President Barack Obama's administration has yet to galvanize confidence on Wall Street. Last November's 11-year trading low of 741.02 for the Standard & Poor's 500 index has not yet been breached — but it could be if the government fails to show the market that its efforts are working and tell them more help is on the way, said Phil Orlando, chief equity market strategist at Federated Investors.

"We could be down 50 percent from here over the next couple of quarters depending on how much Washington disappoints us," Orlando said. "We're in this freeze right now. We need something to break this ice jam. Right now, Washington is the only one that has the power to break this jam."

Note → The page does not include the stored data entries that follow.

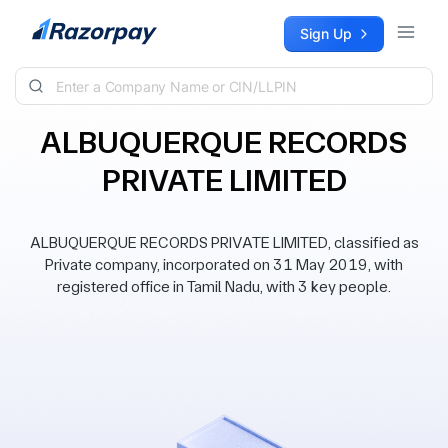
Skip to content
Sign Up
ALBUQUERQUE RECORDS
PRIVATE LIMITED
ALBUQUERQUE RECORDS PRIVATE LIMITED, classified as
Private company, incorporated on 31 May 2019, with
registered office in Tamil Nadu, with 3 key people.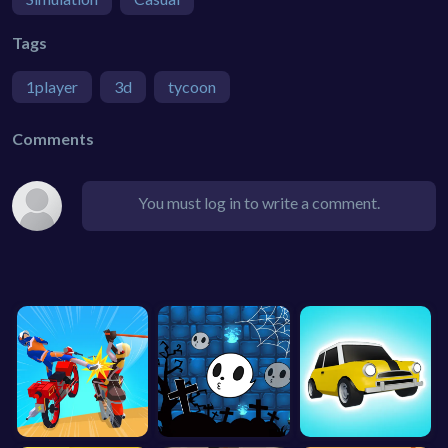
Tags
1player
3d
tycoon
Comments
You must log in to write a comment.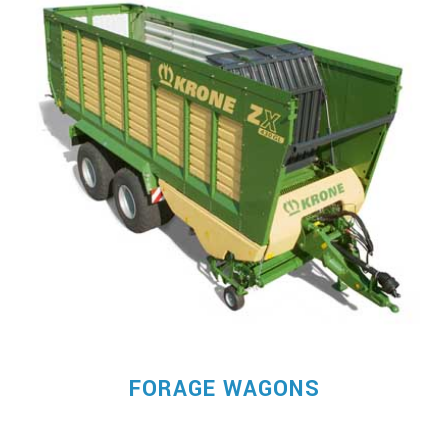
FORAGE WAGONS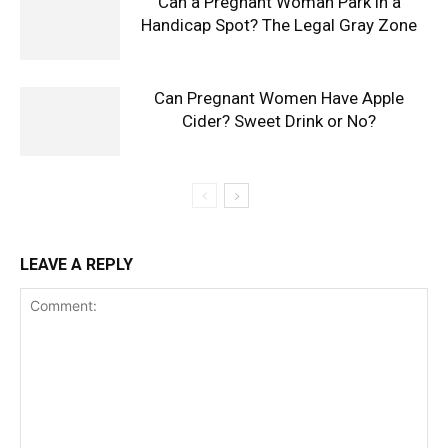
Can a Pregnant Woman Park in a
Handicap Spot? The Legal Gray Zone
Can Pregnant Women Have Apple
Cider? Sweet Drink or No?
LEAVE A REPLY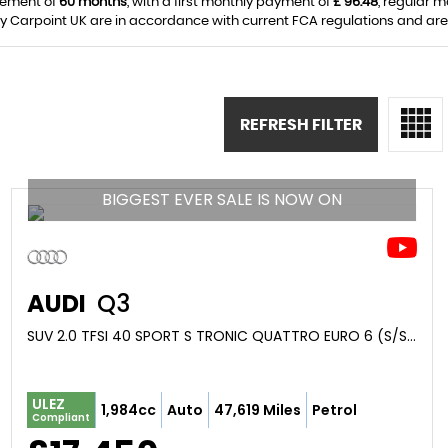
eement of
60 months
, with a first monthly payment of
£ 96.48
, regular 
y Carpoint UK are in accordance with current FCA regulations and are s
REFRESH FILTER
BIGGEST EVER SALE IS NOW ON
AUDI
Q3
SUV 2.0 TFSI 40 SPORT S TRONIC QUATTRO EURO 6 (S/S) 5DR (2019/69)
ULEZ
1,984cc
Auto
47,619 Miles
Petrol
Compliant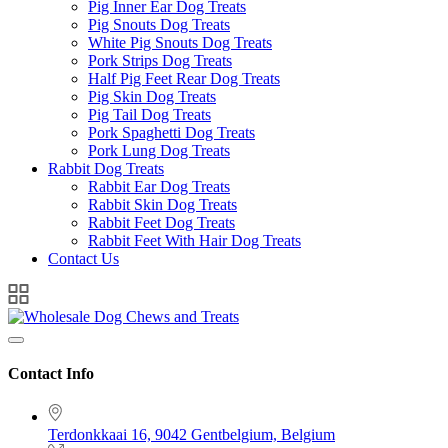
Pig Inner Ear Dog Treats
Pig Snouts Dog Treats
White Pig Snouts Dog Treats
Pork Strips Dog Treats
Half Pig Feet Rear Dog Treats
Pig Skin Dog Treats
Pig Tail Dog Treats
Pork Spaghetti Dog Treats
Pork Lung Dog Treats
Rabbit Dog Treats
Rabbit Ear Dog Treats
Rabbit Skin Dog Treats
Rabbit Feet Dog Treats
Rabbit Feet With Hair Dog Treats
Contact Us
Contact Info
Terdonkkaai 16, 9042 Gentbelgium, Belgium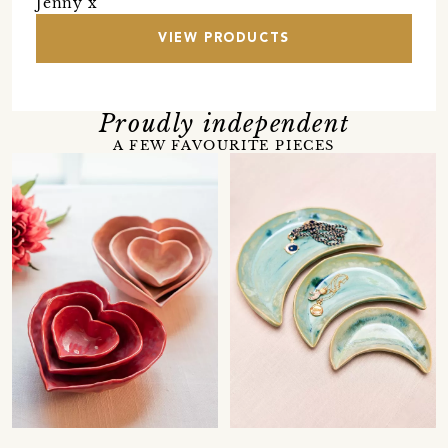
Jenny x
VIEW PRODUCTS
Proudly independent
A FEW FAVOURITE PIECES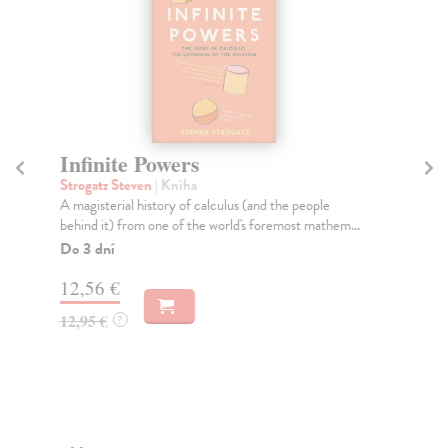
Infinite Powers
F
Strogatz Steven
| Kniha
Sza
A magisterial history of calculus (and the people
Thr
behind it) from one of the world's foremost mathem...
him
Do 3 dní
Do
tý
12,56 €
14
12,95 €
?
14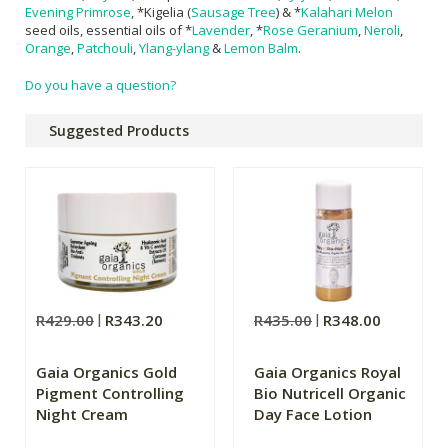
Evening Primrose
, *Kigelia (
Sausage Tree
) & *
Kalahari Melon
seed oils, essential oils of *
Lavender
, *
Rose Geranium
,
Neroli
,
Orange
,
Patchouli
,
Ylang-ylang
&
Lemon Balm
.
Do you have a question?
Suggested Products
R429.00
R343.20
R435.00
R348.00
Gaia Organics Gold
Gaia Organics Royal
Pigment Controlling
Bio Nutricell Organic
Night Cream
Day Face Lotion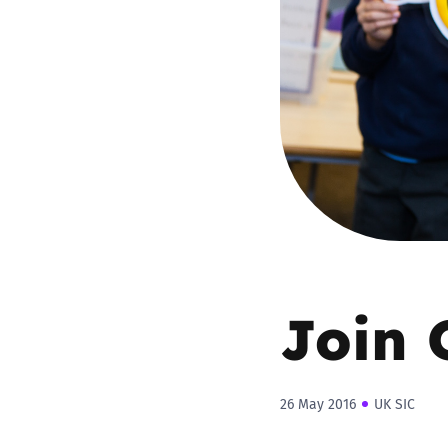
Parental cont
Pornography
Reporting
Screen Time
Sexting
Join 
Sextortion
Social Media
26 May 2016
UK SIC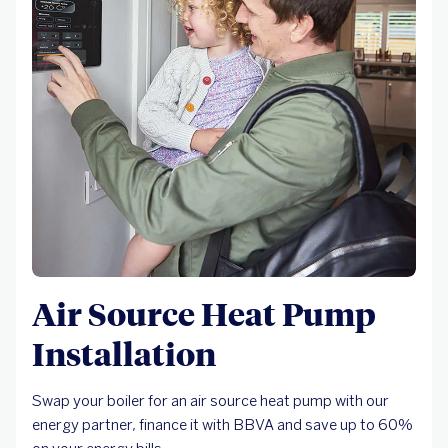
Air Source Heat Pump
Installation
Swap your boiler for an air source heat pump with our
energy partner, finance it with BBVA and save up to 60%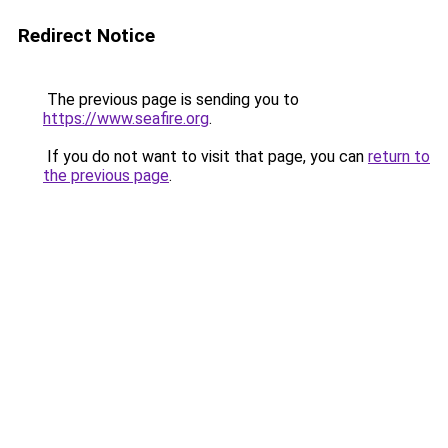
Redirect Notice
The previous page is sending you to
https://www.seafire.org
.
If you do not want to visit that page, you can
return to
the previous page
.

So far, the multi-trillion-dollar efforts by the Federal Reserve, Treasury Department, White House and Congress have provided only short-lived bursts of optimism in the stock market. Investors, having gotten burned by buying on rumors and selling on news, are now refraining from any major moves until they see reliable, sustained data showing that the economy and financial system are getting back on track.

"They're not going to become optimistic until they see these plans we spent so much money on start to work," said Hugh Johnson, chairman and chief investment officer of Johnson Illington Advisors.

It's been a rough couple of weeks for stocks:

  • The Dow Jones industrial average is at its lowest level since October 2002.
  • Five Dow stocks are trading below $10 a share — General Motors Corp., Citigroup Inc., Bank of America Corp., Alcoa Inc. and General Electric Inc.
  • Only about 100 of the 500 stocks in the Standard & Poor's 500 index are up for the year.
  • After suffering its worst January ever, the S&P 500 is on track for its third-worst February.

Stocks are so weak because, simply, the economy is not stabilizing and no one knows when it will.

Last week, more companies revealed worse-than-expected results and forecasts. Government data showed the economy is still sliding. Investors grew more skeptical about the effectiveness of the $787 billion stimulus package signed into law. A foreclosure relief plan was met with doubt. And they fretted over not knowing how the Treasury Department intends to repair the financial system.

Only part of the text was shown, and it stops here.